#### [What the task requires]
Images in the data are to be skipped, while every line is restated exactly as written.

#### [Collected data]
· · · ·
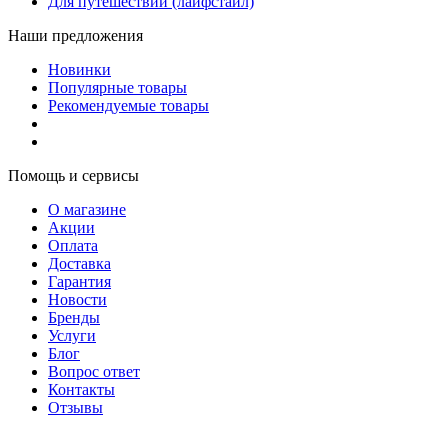
Для путешествий (лайфстайл)
Наши предложения
Новинки
Популярные товары
Рекомендуемые товары
Помощь и сервисы
О магазине
Акции
Оплата
Доставка
Гарантия
Новости
Бренды
Услуги
Блог
Вопрос ответ
Контакты
Отзывы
· · · ·
#### [Answer to the problem]
Для путешествий (лайфстайл)
Наши предложения
Новинки
Популярные товары
Рекомендуемые товары
Помощь и сервисы
О магазине
Акции
Оплата
Доставка
Гарантия
Новости
Бренды
Услуги
Блог
Вопрос ответ
Контакты
Отзывы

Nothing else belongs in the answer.